Yes, and, that shows up more, or, more correctly, is more obvious, in specific contexts. For the uninitiated, you can do these experiments yourself without cost. The site will give you 1min of the output from the current best model.Gamma-UT wrote: Fri Jan 23, 2026 2:10 pm On the “is it AI?” I can see how someone might think it was hand-done with samples but the zippery/phase vocodey artifacts on the trills stand out like a sore thumb.
Anyway, does it always matter? Well, I recall the same kind of discussion about MP3 artifacts. I have also seen this forum completely take the other side of this argument with tools that they want to use, e.g., older synths with very weak filters. I recall criticizing the artifacts in GRM tools and, oh my, you would have thought that I had bad-mouthed the pope.
I still can recall stopping dancing mid track because of bad filter artifacts/distortion in the late 90s and watching while everyone kept dancing because they didn't notice. In this story, this forum is me, everyone else is, well, everyone else. It's the same reason that the general public doesn't care much about auto-tune, it's the modern equivalent of "It has a beat, and I can dance to it."
The artifacts are less obvious in more restrained vocal styles, if, you can also keep the other elements out of the problem areas. Of course, none of this matters much for the vast majority of people using the tools to just have fun.

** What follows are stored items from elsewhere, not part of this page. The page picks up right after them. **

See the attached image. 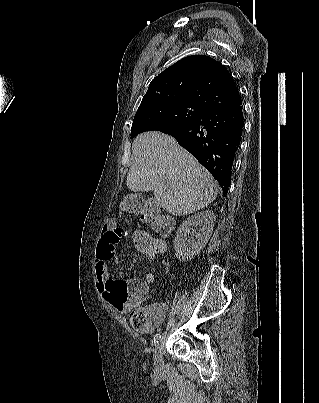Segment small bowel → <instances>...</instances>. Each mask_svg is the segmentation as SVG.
I'll list each match as a JSON object with an SVG mask.
<instances>
[{"label":"small bowel","mask_w":319,"mask_h":403,"mask_svg":"<svg viewBox=\"0 0 319 403\" xmlns=\"http://www.w3.org/2000/svg\"><path fill=\"white\" fill-rule=\"evenodd\" d=\"M108 224L99 227L98 248L94 268L97 287L101 290V299L108 300L110 309H117L123 316V323L131 329L132 335H151L163 322L170 309L169 302H146L150 292L149 285L155 281V275L149 273L146 283L142 279H117L110 277L108 262L120 253L119 238H129L130 230L121 224Z\"/></svg>","instance_id":"small-bowel-1"}]
</instances>
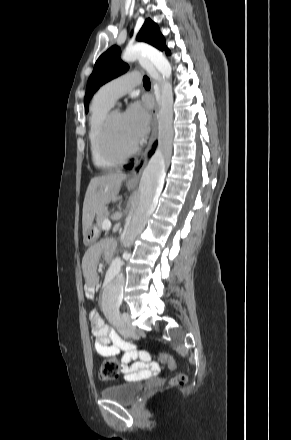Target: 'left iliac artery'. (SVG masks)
I'll return each instance as SVG.
<instances>
[{"label":"left iliac artery","instance_id":"obj_1","mask_svg":"<svg viewBox=\"0 0 291 440\" xmlns=\"http://www.w3.org/2000/svg\"><path fill=\"white\" fill-rule=\"evenodd\" d=\"M116 317H117V320H119L120 319V316H119V310L117 309V314H116Z\"/></svg>","mask_w":291,"mask_h":440}]
</instances>
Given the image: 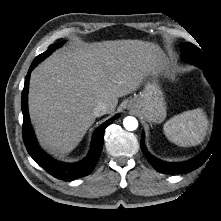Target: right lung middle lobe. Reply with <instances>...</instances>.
Wrapping results in <instances>:
<instances>
[{
    "label": "right lung middle lobe",
    "mask_w": 221,
    "mask_h": 221,
    "mask_svg": "<svg viewBox=\"0 0 221 221\" xmlns=\"http://www.w3.org/2000/svg\"><path fill=\"white\" fill-rule=\"evenodd\" d=\"M61 44H62V43L50 45L47 51H45L44 53L40 54V55L37 56V57H38V58H41V59L43 60L44 58H46L47 56H49V55L52 53V51H53L55 48H57L58 46H60ZM37 57H36V58H37Z\"/></svg>",
    "instance_id": "obj_1"
}]
</instances>
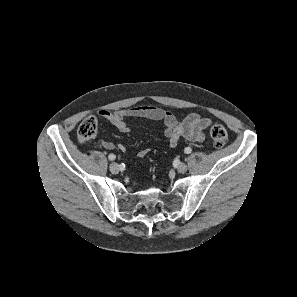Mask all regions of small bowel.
I'll return each mask as SVG.
<instances>
[{
	"label": "small bowel",
	"instance_id": "1",
	"mask_svg": "<svg viewBox=\"0 0 297 297\" xmlns=\"http://www.w3.org/2000/svg\"><path fill=\"white\" fill-rule=\"evenodd\" d=\"M98 117L109 121L120 132H129L130 127L127 124L129 118H146L153 121L161 122L164 126V135L170 146H176L181 139L191 142H201L204 140L205 130L210 121L196 113L187 115L179 120L175 115L153 105H138L117 111L100 110ZM105 149L115 148V144L102 140L99 142ZM118 148L125 150V146L118 145ZM148 148H143L137 152V156L142 158L148 155Z\"/></svg>",
	"mask_w": 297,
	"mask_h": 297
}]
</instances>
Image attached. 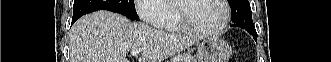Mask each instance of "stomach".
Wrapping results in <instances>:
<instances>
[{"instance_id": "0dacf381", "label": "stomach", "mask_w": 331, "mask_h": 62, "mask_svg": "<svg viewBox=\"0 0 331 62\" xmlns=\"http://www.w3.org/2000/svg\"><path fill=\"white\" fill-rule=\"evenodd\" d=\"M232 49L227 42L216 37L204 39L197 50L199 62H228Z\"/></svg>"}]
</instances>
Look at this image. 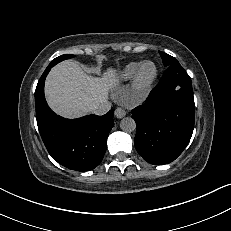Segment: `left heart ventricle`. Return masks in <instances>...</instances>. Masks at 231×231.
I'll list each match as a JSON object with an SVG mask.
<instances>
[{
    "label": "left heart ventricle",
    "instance_id": "b2bd125f",
    "mask_svg": "<svg viewBox=\"0 0 231 231\" xmlns=\"http://www.w3.org/2000/svg\"><path fill=\"white\" fill-rule=\"evenodd\" d=\"M154 72V67L151 64H148L144 67L143 72H142V77L144 79L150 78Z\"/></svg>",
    "mask_w": 231,
    "mask_h": 231
}]
</instances>
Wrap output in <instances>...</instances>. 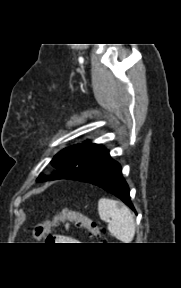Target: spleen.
I'll list each match as a JSON object with an SVG mask.
<instances>
[{"label":"spleen","mask_w":181,"mask_h":288,"mask_svg":"<svg viewBox=\"0 0 181 288\" xmlns=\"http://www.w3.org/2000/svg\"><path fill=\"white\" fill-rule=\"evenodd\" d=\"M100 218L108 222L110 233L123 243H130L135 235V222L129 208L123 203L101 198L98 201Z\"/></svg>","instance_id":"3e777b00"}]
</instances>
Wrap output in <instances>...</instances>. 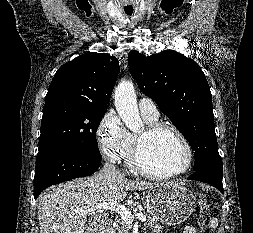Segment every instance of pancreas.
Masks as SVG:
<instances>
[{
    "instance_id": "cf45deb5",
    "label": "pancreas",
    "mask_w": 253,
    "mask_h": 233,
    "mask_svg": "<svg viewBox=\"0 0 253 233\" xmlns=\"http://www.w3.org/2000/svg\"><path fill=\"white\" fill-rule=\"evenodd\" d=\"M134 211L136 212L137 209H135ZM142 214L147 216V220L145 222L146 228L151 230L152 233H161L162 232V227H161L160 223H157L156 221L152 220L151 217L149 215H146L145 212H143ZM112 230H113V233H129L127 224L121 217L115 221V223L112 227Z\"/></svg>"
}]
</instances>
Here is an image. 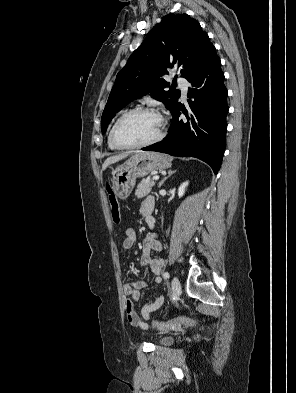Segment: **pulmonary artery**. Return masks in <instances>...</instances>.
<instances>
[{
	"label": "pulmonary artery",
	"instance_id": "1",
	"mask_svg": "<svg viewBox=\"0 0 296 393\" xmlns=\"http://www.w3.org/2000/svg\"><path fill=\"white\" fill-rule=\"evenodd\" d=\"M178 85L181 88V92H182V96L183 98L186 97L187 95V91H188V87H189V82L183 78V77H179L178 78Z\"/></svg>",
	"mask_w": 296,
	"mask_h": 393
}]
</instances>
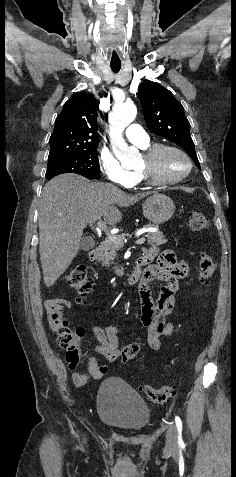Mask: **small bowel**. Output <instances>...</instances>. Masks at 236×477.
I'll return each instance as SVG.
<instances>
[{
	"mask_svg": "<svg viewBox=\"0 0 236 477\" xmlns=\"http://www.w3.org/2000/svg\"><path fill=\"white\" fill-rule=\"evenodd\" d=\"M142 257L153 260L157 263L144 270L145 282L139 287V299L141 310V323L147 331V343L152 349L161 347L162 338L170 335L174 330V324L167 321L166 317L175 305V294L179 290V280L187 274V264L178 261L174 252L166 249L159 252L156 248H151ZM181 263L185 274L178 272V264ZM159 280L163 282L159 291V296L154 299L148 287L151 281ZM72 303L64 298H53L45 302V312L53 334H57L60 328L59 320L62 317L64 306L70 307ZM120 327L112 324L107 327L92 326L90 332L98 340L94 347V352L103 355L108 362H115L121 354L119 346ZM88 372L76 373L73 381L76 385H84L89 378L101 379L108 372L107 365H99L94 358L88 359Z\"/></svg>",
	"mask_w": 236,
	"mask_h": 477,
	"instance_id": "obj_1",
	"label": "small bowel"
}]
</instances>
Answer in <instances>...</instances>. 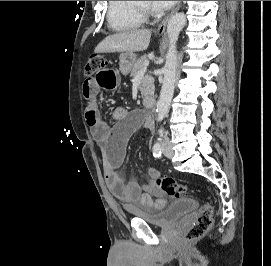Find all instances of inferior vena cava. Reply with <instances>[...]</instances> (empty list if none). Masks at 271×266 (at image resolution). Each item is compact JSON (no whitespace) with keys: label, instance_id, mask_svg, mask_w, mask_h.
Here are the masks:
<instances>
[{"label":"inferior vena cava","instance_id":"602c4592","mask_svg":"<svg viewBox=\"0 0 271 266\" xmlns=\"http://www.w3.org/2000/svg\"><path fill=\"white\" fill-rule=\"evenodd\" d=\"M164 139L167 140V136L166 135L164 136Z\"/></svg>","mask_w":271,"mask_h":266}]
</instances>
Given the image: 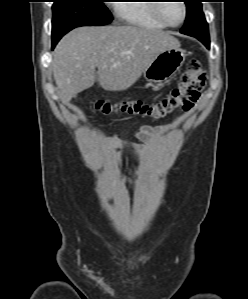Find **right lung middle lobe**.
<instances>
[{
	"instance_id": "obj_1",
	"label": "right lung middle lobe",
	"mask_w": 248,
	"mask_h": 299,
	"mask_svg": "<svg viewBox=\"0 0 248 299\" xmlns=\"http://www.w3.org/2000/svg\"><path fill=\"white\" fill-rule=\"evenodd\" d=\"M52 44L71 29L84 25H106L112 21L104 0H53Z\"/></svg>"
}]
</instances>
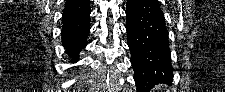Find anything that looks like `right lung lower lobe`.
Instances as JSON below:
<instances>
[{"label": "right lung lower lobe", "mask_w": 225, "mask_h": 92, "mask_svg": "<svg viewBox=\"0 0 225 92\" xmlns=\"http://www.w3.org/2000/svg\"><path fill=\"white\" fill-rule=\"evenodd\" d=\"M90 12L77 19L63 21L62 44L67 54L74 59L73 62L78 60L79 52L87 45V37L90 32Z\"/></svg>", "instance_id": "right-lung-lower-lobe-1"}]
</instances>
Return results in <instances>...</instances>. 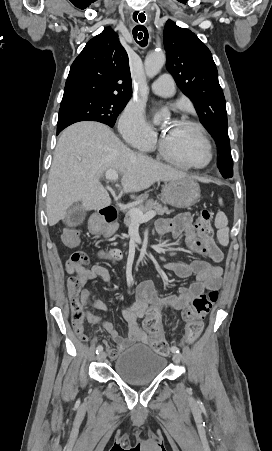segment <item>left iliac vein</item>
<instances>
[{
	"label": "left iliac vein",
	"instance_id": "obj_1",
	"mask_svg": "<svg viewBox=\"0 0 272 451\" xmlns=\"http://www.w3.org/2000/svg\"><path fill=\"white\" fill-rule=\"evenodd\" d=\"M173 360H174V362H176V363H180V356H179V354H175V355L173 356Z\"/></svg>",
	"mask_w": 272,
	"mask_h": 451
}]
</instances>
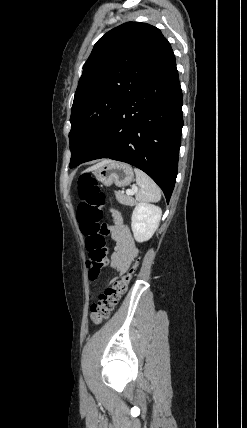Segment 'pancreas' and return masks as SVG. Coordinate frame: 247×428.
<instances>
[{
  "mask_svg": "<svg viewBox=\"0 0 247 428\" xmlns=\"http://www.w3.org/2000/svg\"><path fill=\"white\" fill-rule=\"evenodd\" d=\"M116 199L119 203L127 206H134L136 205V200L130 196L124 195L122 192L118 191L115 192Z\"/></svg>",
  "mask_w": 247,
  "mask_h": 428,
  "instance_id": "pancreas-1",
  "label": "pancreas"
}]
</instances>
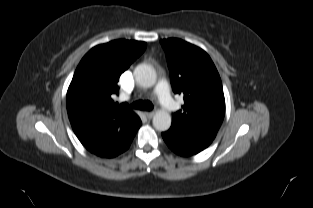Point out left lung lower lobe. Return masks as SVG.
I'll list each match as a JSON object with an SVG mask.
<instances>
[{
	"mask_svg": "<svg viewBox=\"0 0 313 208\" xmlns=\"http://www.w3.org/2000/svg\"><path fill=\"white\" fill-rule=\"evenodd\" d=\"M162 137L168 147L181 156L195 155L212 143V140L190 137L173 128L163 132Z\"/></svg>",
	"mask_w": 313,
	"mask_h": 208,
	"instance_id": "obj_1",
	"label": "left lung lower lobe"
}]
</instances>
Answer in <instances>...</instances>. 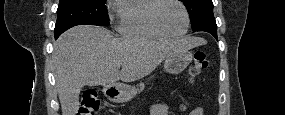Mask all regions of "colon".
<instances>
[{
  "label": "colon",
  "mask_w": 285,
  "mask_h": 115,
  "mask_svg": "<svg viewBox=\"0 0 285 115\" xmlns=\"http://www.w3.org/2000/svg\"><path fill=\"white\" fill-rule=\"evenodd\" d=\"M208 66L206 54L198 51L194 54L192 64L189 68L191 80L199 77ZM100 107L99 100L93 90H87L82 95L81 107L78 111L79 115H94Z\"/></svg>",
  "instance_id": "colon-1"
}]
</instances>
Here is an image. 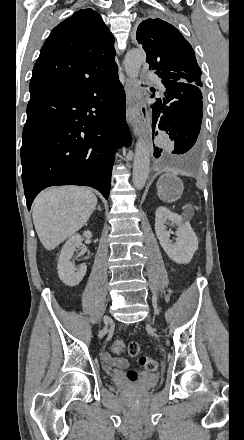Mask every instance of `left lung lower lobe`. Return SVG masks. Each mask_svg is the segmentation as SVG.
<instances>
[{"label": "left lung lower lobe", "instance_id": "left-lung-lower-lobe-1", "mask_svg": "<svg viewBox=\"0 0 244 440\" xmlns=\"http://www.w3.org/2000/svg\"><path fill=\"white\" fill-rule=\"evenodd\" d=\"M166 88L163 101H157L151 106L153 110V133L165 131L174 142L173 154H183L189 151L197 142L202 123V93L201 85L162 81ZM154 92L153 90H151ZM154 95H152L153 97ZM162 149L154 146V156L159 158Z\"/></svg>", "mask_w": 244, "mask_h": 440}]
</instances>
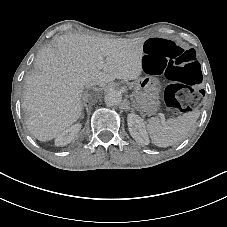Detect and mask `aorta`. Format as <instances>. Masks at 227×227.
<instances>
[{
  "instance_id": "obj_1",
  "label": "aorta",
  "mask_w": 227,
  "mask_h": 227,
  "mask_svg": "<svg viewBox=\"0 0 227 227\" xmlns=\"http://www.w3.org/2000/svg\"><path fill=\"white\" fill-rule=\"evenodd\" d=\"M122 101L121 93L115 90L109 91L104 96V102L107 106L119 105Z\"/></svg>"
}]
</instances>
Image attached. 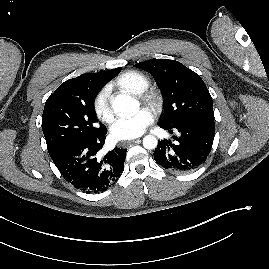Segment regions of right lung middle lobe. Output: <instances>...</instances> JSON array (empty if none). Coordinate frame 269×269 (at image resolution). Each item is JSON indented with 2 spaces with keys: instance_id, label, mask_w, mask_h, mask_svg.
I'll use <instances>...</instances> for the list:
<instances>
[{
  "instance_id": "obj_1",
  "label": "right lung middle lobe",
  "mask_w": 269,
  "mask_h": 269,
  "mask_svg": "<svg viewBox=\"0 0 269 269\" xmlns=\"http://www.w3.org/2000/svg\"><path fill=\"white\" fill-rule=\"evenodd\" d=\"M100 89H81L50 95L42 115V130L51 157L71 143L95 137L106 128L97 126L94 100Z\"/></svg>"
}]
</instances>
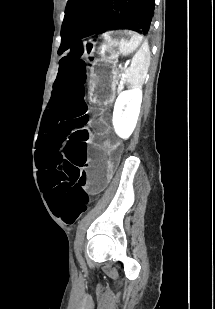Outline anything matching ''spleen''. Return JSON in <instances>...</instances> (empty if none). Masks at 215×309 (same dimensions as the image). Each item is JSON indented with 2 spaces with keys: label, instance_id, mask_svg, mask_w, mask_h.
<instances>
[{
  "label": "spleen",
  "instance_id": "obj_1",
  "mask_svg": "<svg viewBox=\"0 0 215 309\" xmlns=\"http://www.w3.org/2000/svg\"><path fill=\"white\" fill-rule=\"evenodd\" d=\"M150 64V50L148 42H143L141 48L137 50L132 58L129 68H126L125 74L128 82L133 88L141 86L145 80L148 66Z\"/></svg>",
  "mask_w": 215,
  "mask_h": 309
}]
</instances>
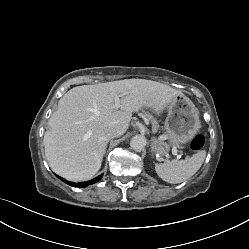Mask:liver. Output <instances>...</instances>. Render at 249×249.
I'll list each match as a JSON object with an SVG mask.
<instances>
[{
	"label": "liver",
	"instance_id": "obj_1",
	"mask_svg": "<svg viewBox=\"0 0 249 249\" xmlns=\"http://www.w3.org/2000/svg\"><path fill=\"white\" fill-rule=\"evenodd\" d=\"M180 91L151 80L125 79L70 89L58 102L44 134L45 155L51 169L70 181H85L100 169L107 140L102 131L111 127L123 135L132 113L143 107L157 114ZM120 96V109L114 107ZM119 97V98H120Z\"/></svg>",
	"mask_w": 249,
	"mask_h": 249
}]
</instances>
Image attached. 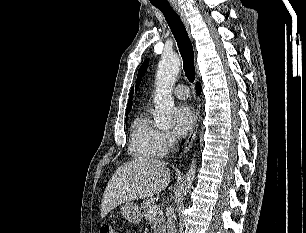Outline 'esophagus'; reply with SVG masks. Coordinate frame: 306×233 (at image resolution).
I'll return each instance as SVG.
<instances>
[{"instance_id":"34e87169","label":"esophagus","mask_w":306,"mask_h":233,"mask_svg":"<svg viewBox=\"0 0 306 233\" xmlns=\"http://www.w3.org/2000/svg\"><path fill=\"white\" fill-rule=\"evenodd\" d=\"M172 7L174 8V10L179 14L181 20L183 21L188 33H189V23H188V20L184 14V11L183 9L176 3H172ZM200 98L198 97V105H197V109H196V113H195V121H194V125L190 131V134L183 146V154L187 153L192 144H193V141L196 137V133H197V130H198V127H199V123H200Z\"/></svg>"}]
</instances>
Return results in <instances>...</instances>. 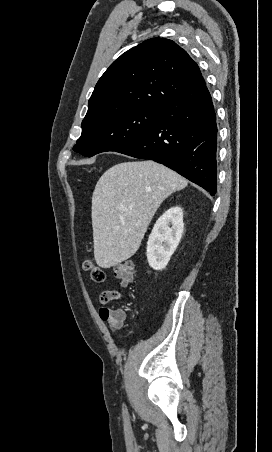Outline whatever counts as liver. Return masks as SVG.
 <instances>
[{
  "mask_svg": "<svg viewBox=\"0 0 272 452\" xmlns=\"http://www.w3.org/2000/svg\"><path fill=\"white\" fill-rule=\"evenodd\" d=\"M188 181L157 162L116 164L98 180L92 195L94 257L110 268L132 257L163 201Z\"/></svg>",
  "mask_w": 272,
  "mask_h": 452,
  "instance_id": "liver-1",
  "label": "liver"
}]
</instances>
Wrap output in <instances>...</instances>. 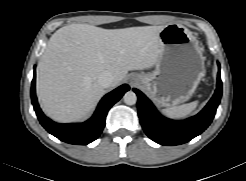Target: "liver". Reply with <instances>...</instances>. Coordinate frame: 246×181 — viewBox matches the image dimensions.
I'll list each match as a JSON object with an SVG mask.
<instances>
[{
    "label": "liver",
    "instance_id": "1",
    "mask_svg": "<svg viewBox=\"0 0 246 181\" xmlns=\"http://www.w3.org/2000/svg\"><path fill=\"white\" fill-rule=\"evenodd\" d=\"M163 28L103 29L70 24L58 29L38 65L36 89L43 111L62 123L85 118L104 94L97 82L103 71L113 74L115 87L128 71L157 63Z\"/></svg>",
    "mask_w": 246,
    "mask_h": 181
}]
</instances>
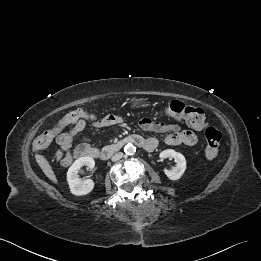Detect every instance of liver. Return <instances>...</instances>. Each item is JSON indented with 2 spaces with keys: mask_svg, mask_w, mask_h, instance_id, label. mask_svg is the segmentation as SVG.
Here are the masks:
<instances>
[{
  "mask_svg": "<svg viewBox=\"0 0 261 261\" xmlns=\"http://www.w3.org/2000/svg\"><path fill=\"white\" fill-rule=\"evenodd\" d=\"M36 161L38 163V165L40 166V168L42 169V171L44 172V174L54 183H57L58 180L56 178V175L51 167V165L49 164V162L47 161V159L40 154H36L35 155Z\"/></svg>",
  "mask_w": 261,
  "mask_h": 261,
  "instance_id": "liver-1",
  "label": "liver"
}]
</instances>
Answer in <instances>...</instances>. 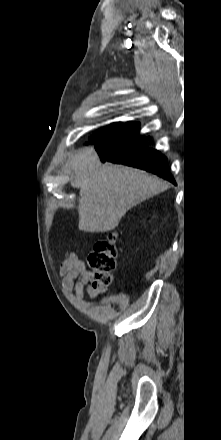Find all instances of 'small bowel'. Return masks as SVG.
Returning a JSON list of instances; mask_svg holds the SVG:
<instances>
[{
    "mask_svg": "<svg viewBox=\"0 0 221 440\" xmlns=\"http://www.w3.org/2000/svg\"><path fill=\"white\" fill-rule=\"evenodd\" d=\"M62 287L66 293L75 291L78 299L83 300L87 291L91 300L95 301L107 292L106 286L100 284L90 272L84 261L74 252H67L59 267Z\"/></svg>",
    "mask_w": 221,
    "mask_h": 440,
    "instance_id": "small-bowel-1",
    "label": "small bowel"
}]
</instances>
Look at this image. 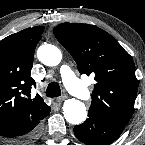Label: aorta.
Here are the masks:
<instances>
[{"mask_svg": "<svg viewBox=\"0 0 145 145\" xmlns=\"http://www.w3.org/2000/svg\"><path fill=\"white\" fill-rule=\"evenodd\" d=\"M37 57L41 63L46 66H56L62 60V53L54 45L43 44L37 50ZM63 113L68 123L78 125L87 118V111L85 105L74 98L68 99L64 102Z\"/></svg>", "mask_w": 145, "mask_h": 145, "instance_id": "obj_1", "label": "aorta"}]
</instances>
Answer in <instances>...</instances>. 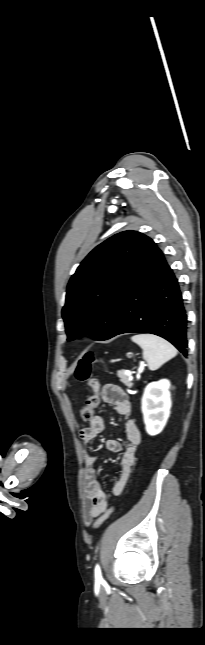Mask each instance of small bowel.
<instances>
[{
	"instance_id": "c3829d8e",
	"label": "small bowel",
	"mask_w": 205,
	"mask_h": 645,
	"mask_svg": "<svg viewBox=\"0 0 205 645\" xmlns=\"http://www.w3.org/2000/svg\"><path fill=\"white\" fill-rule=\"evenodd\" d=\"M101 399L103 402L113 405L117 413L126 418L125 433L127 443L125 447L123 448L121 443L115 439H109L106 442L108 450L122 452L118 477L111 487L112 494L118 496L124 490L130 476L131 467L136 461L141 435L134 420L129 417L131 414V402L120 387L113 384L104 385ZM104 428V418L100 414H96L91 419L90 425L80 431V438L84 443L89 444L103 432ZM96 462V455L89 452L85 454L83 517L86 524H89L93 518L100 516L108 506L107 494L102 489L97 478Z\"/></svg>"
}]
</instances>
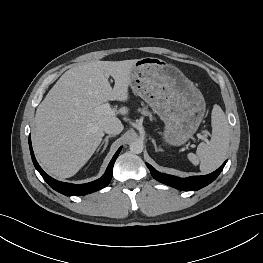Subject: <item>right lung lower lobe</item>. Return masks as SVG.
I'll return each mask as SVG.
<instances>
[{
	"instance_id": "obj_1",
	"label": "right lung lower lobe",
	"mask_w": 263,
	"mask_h": 263,
	"mask_svg": "<svg viewBox=\"0 0 263 263\" xmlns=\"http://www.w3.org/2000/svg\"><path fill=\"white\" fill-rule=\"evenodd\" d=\"M29 147H30V153H31V157H32V161L34 163L35 168L38 170V172L41 174V176L43 177V179L56 191H58L59 193H62L64 195L67 196H81V195H86L95 191H98L100 189L105 188L111 181L112 178V174H113V165L115 163L116 158L118 157L120 150L122 147H120L118 149V151L115 153V155L113 156L111 162L109 163L105 174L99 178L98 180H95L93 182L90 183H86V184H71V183H65V182H60L57 181L55 179H53L52 177H50L49 175H47L42 168L39 166V164L37 163L34 153H33V149H32V145H31V138L29 136Z\"/></svg>"
}]
</instances>
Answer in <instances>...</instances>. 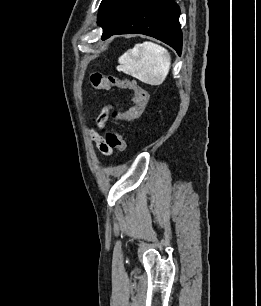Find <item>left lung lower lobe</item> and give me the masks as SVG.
I'll use <instances>...</instances> for the list:
<instances>
[{
    "label": "left lung lower lobe",
    "instance_id": "0a47b994",
    "mask_svg": "<svg viewBox=\"0 0 261 306\" xmlns=\"http://www.w3.org/2000/svg\"><path fill=\"white\" fill-rule=\"evenodd\" d=\"M179 15L180 9L173 0H133L102 40L116 34H144L165 42L181 55Z\"/></svg>",
    "mask_w": 261,
    "mask_h": 306
}]
</instances>
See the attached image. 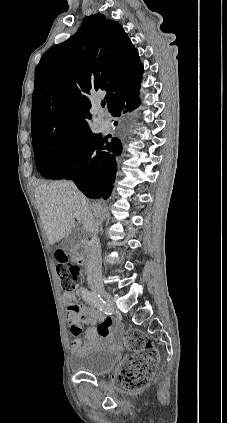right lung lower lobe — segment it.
<instances>
[{"label": "right lung lower lobe", "instance_id": "obj_1", "mask_svg": "<svg viewBox=\"0 0 227 423\" xmlns=\"http://www.w3.org/2000/svg\"><path fill=\"white\" fill-rule=\"evenodd\" d=\"M137 95L128 96L125 100L109 108L111 114L119 117L129 109L136 108L139 104ZM117 125V122L114 123ZM106 143V144H105ZM121 142L112 138L107 142L102 135H95L94 140L81 157L75 172L67 177L75 182L78 188L89 198L107 199L112 191L117 171V156L121 153Z\"/></svg>", "mask_w": 227, "mask_h": 423}]
</instances>
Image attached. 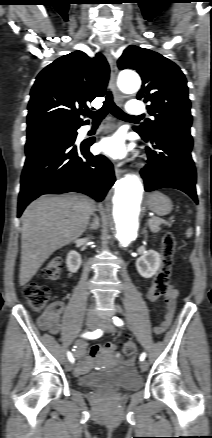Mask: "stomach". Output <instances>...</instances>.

For those that don't know, if you have a decent video card with at least 16GB of VRAM. Heartmula is a (free to you) project that lets you generate music on your own machine with reasonable results. It is not up the same level as the commercial offerings.
https://heartmula.github.io/
To my ears, this sounds like some of the older Suno models. Some people think that they are gaming their outputs for the benchmarks, I frankly don't care about benchmarks all that much.
What is interesting to me about this is how good the results are with respect to how large, really small, the model is. Compare this to LLMs and it's rather dramatic. Fine tuning this model, on any source, can be done privately with reasonable (but not typically consumer level) hardware. For more specific workflows, e.g., very narrow generative tasks, this is at the level of a completely personal project in 2026.
In about five years time, you will all be arguing over which AI plugin does this one narrow specific thing that matters to you the best. Vocal trills may still have artifacts in commercial models.